_REQUIREMENT_. Would you give again, exactly as written, the lines from the opening of the records to the line with "další příslušenství jako", that line included and pictures excluded?

_DATA FOR THE TASK_.
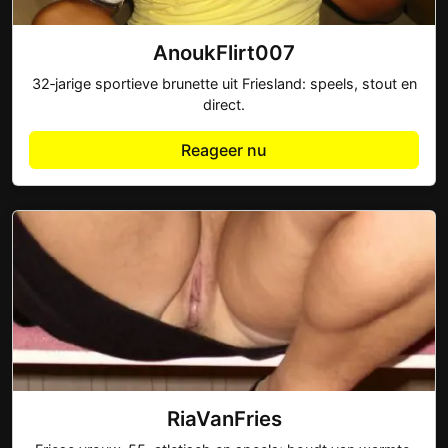
AnoukFlirt007
32‑jarige sportieve brunette uit Friesland: speels, stout en
direct.
Reageer nu
RiaVanFries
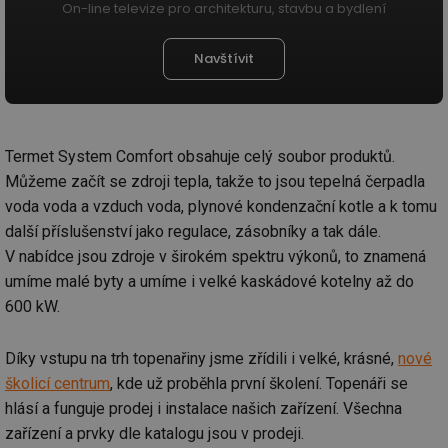
On-line televize pro architekturu, stavbu a bydlení
Navštívit
Termet System Comfort obsahuje celý soubor produktů.
Můžeme začít se zdroji tepla, takže to jsou tepelná čerpadla
voda voda a vzduch voda, plynové kondenzační kotle a k tomu
další příslušenství jako regulace, zásobníky a tak dále.
V nabídce jsou zdroje v širokém spektru výkonů, to znamená
umíme malé byty a umíme i velké kaskádové kotelny až do
600 kW.
Díky vstupu na trh topenařiny jsme zřídili i velké, krásné,
nové
školicí centrum
, kde už proběhla první školení. Topenáři se
hlásí a funguje prodej i instalace našich zařízení. Všechna
zařízení a prvky dle katalogu jsou v prodeji.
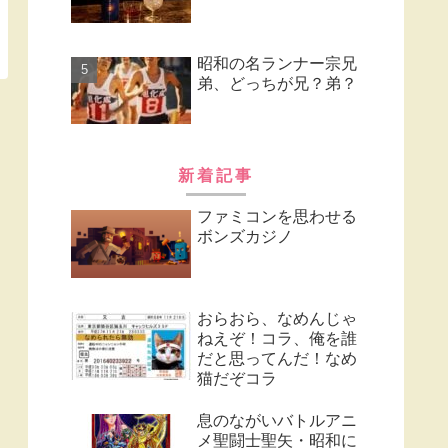
昭和の名ランナー宗兄
弟、どっちが兄？弟？
新着記事
ファミコンを思わせる
ボンズカジノ
おらおら、なめんじゃ
ねえぞ！コラ、俺を誰
だと思ってんだ！なめ
猫だぞコラ
息のながいバトルアニ
メ聖闘士聖矢・昭和に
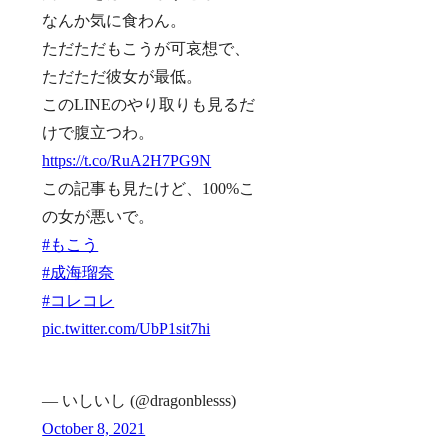
なんか気に食わん。
ただただもこうが可哀想で、
ただただ彼女が最低。
このLINEのやり取りも見るだ
けで腹立つわ。
https://t.co/RuA2H7PG9N
この記事も見たけど、100%こ
の女が悪いで。
#もこう
#成海瑠奈
#コレコレ
pic.twitter.com/UbP1sit7hi
— いしいし (@dragonblesss)
October 8, 2021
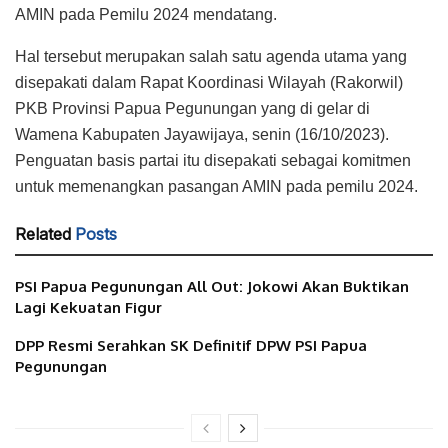
AMIN pada Pemilu 2024 mendatang.
Hal tersebut merupakan salah satu agenda utama yang
disepakati dalam Rapat Koordinasi Wilayah (Rakorwil)
PKB Provinsi Papua Pegunungan yang di gelar di
Wamena Kabupaten Jayawijaya, senin (16/10/2023).
Penguatan basis partai itu disepakati sebagai komitmen
untuk memenangkan pasangan AMIN pada pemilu 2024.
Related
Posts
PSI Papua Pegunungan All Out: Jokowi Akan Buktikan
Lagi Kekuatan Figur
DPP Resmi Serahkan SK Definitif DPW PSI Papua
Pegunungan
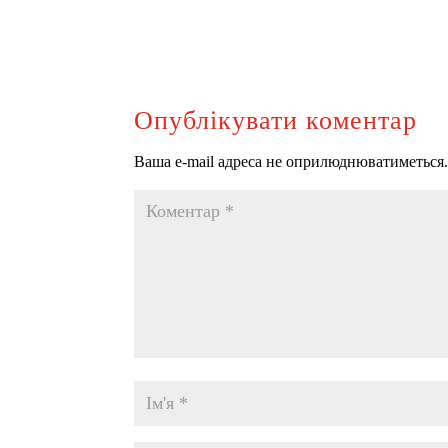
Опублікувати коментар
Ваша e-mail адреса не оприлюднюватиметься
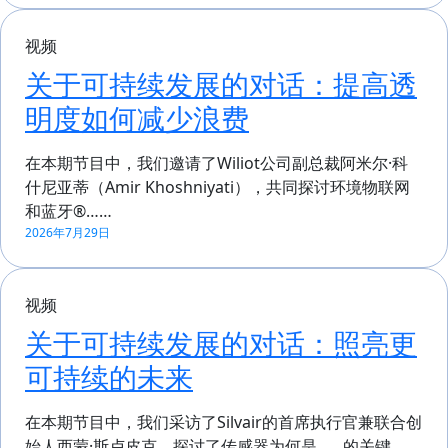
视频
关于可持续发展的对话：提高透
明度如何减少浪费
在本期节目中，我们邀请了Wiliot公司副总裁阿米尔·科
什尼亚蒂（Amir Khoshniyati），共同探讨环境物联网
和蓝牙®……
2026年7月29日
视频
关于可持续发展的对话：照亮更
可持续的未来
在本期节目中，我们采访了Silvair的首席执行官兼联合创
始人西蒙·斯卢皮克，探讨了传感器为何是……的关键……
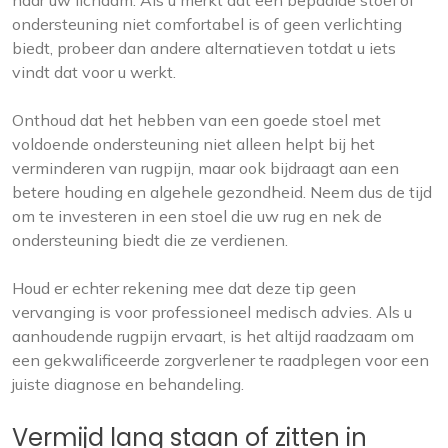
naar uw lichaam. Als u merkt dat een bepaalde stoel of
ondersteuning niet comfortabel is of geen verlichting
biedt, probeer dan andere alternatieven totdat u iets
vindt dat voor u werkt.
Onthoud dat het hebben van een goede stoel met
voldoende ondersteuning niet alleen helpt bij het
verminderen van rugpijn, maar ook bijdraagt ​​aan een
betere houding en algehele gezondheid. Neem dus de tijd
om te investeren in een stoel die uw rug en nek de
ondersteuning biedt die ze verdienen.
Houd er echter rekening mee dat deze tip geen
vervanging is voor professioneel medisch advies. Als u
aanhoudende rugpijn ervaart, is het altijd raadzaam om
een ​​gekwalificeerde zorgverlener te raadplegen voor een
juiste diagnose en behandeling.
Vermijd lang staan ​​of zitten in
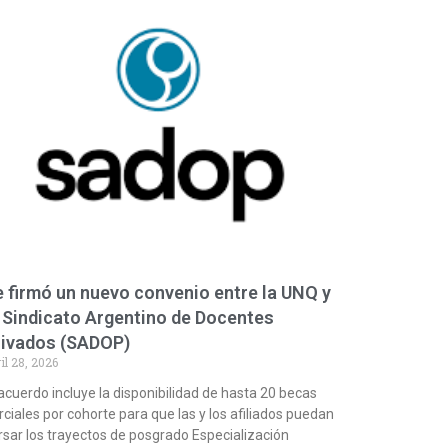
 firmó un nuevo convenio entre la UNQ y
 Sindicato Argentino de Docentes
rivados (SADOP)
il 28, 2026
 acuerdo incluye la disponibilidad de hasta 20 becas
rciales por cohorte para que las y los afiliados puedan
rsar los trayectos de posgrado Especialización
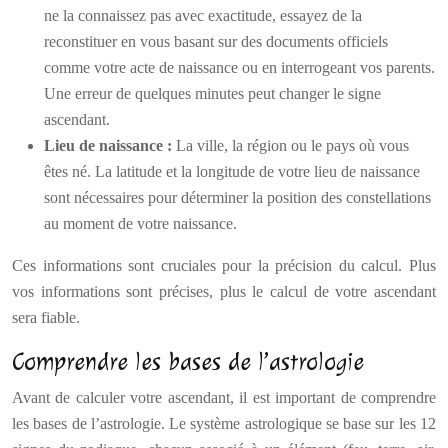
ne la connaissez pas avec exactitude, essayez de la
reconstituer en vous basant sur des documents officiels
comme votre acte de naissance ou en interrogeant vos parents.
Une erreur de quelques minutes peut changer le signe
ascendant.
Lieu de naissance :
La ville, la région ou le pays où vous
êtes né. La latitude et la longitude de votre lieu de naissance
sont nécessaires pour déterminer la position des constellations
au moment de votre naissance.
Ces informations sont cruciales pour la précision du calcul. Plus
vos informations sont précises, plus le calcul de votre ascendant
sera fiable.
Comprendre les bases de l’astrologie
Avant de calculer votre ascendant, il est important de comprendre
les bases de l’astrologie. Le système astrologique se base sur les 12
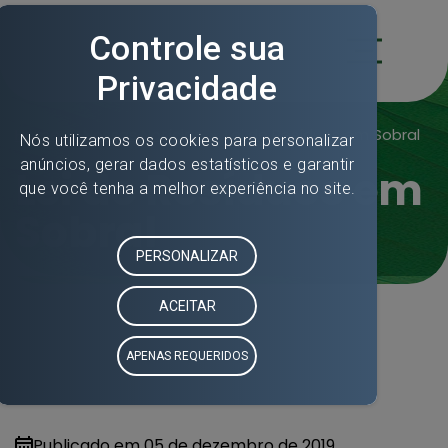
Home
»
Nossas Notícias
» Lei de Resíduos em Sobral
Lei de Resíduos em
Sobral
Publicado em
05 de dezembro de 2019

_RESPONSE_.
AnoukFlirt007
32‑jarige sportieve brunette uit Friesland: speels, stout en
direct.
Reageer nu
RiaVanFries
On-line televize pro architekturu, stavbu a bydlení
Navštívit
Termet System Comfort obsahuje celý soubor produktů.
Můžeme začít se zdroji tepla, takže to jsou tepelná čerpadla
voda voda a vzduch voda, plynové kondenzační kotle a k tomu
další příslušenství jako regulace, zásobníky a tak dále.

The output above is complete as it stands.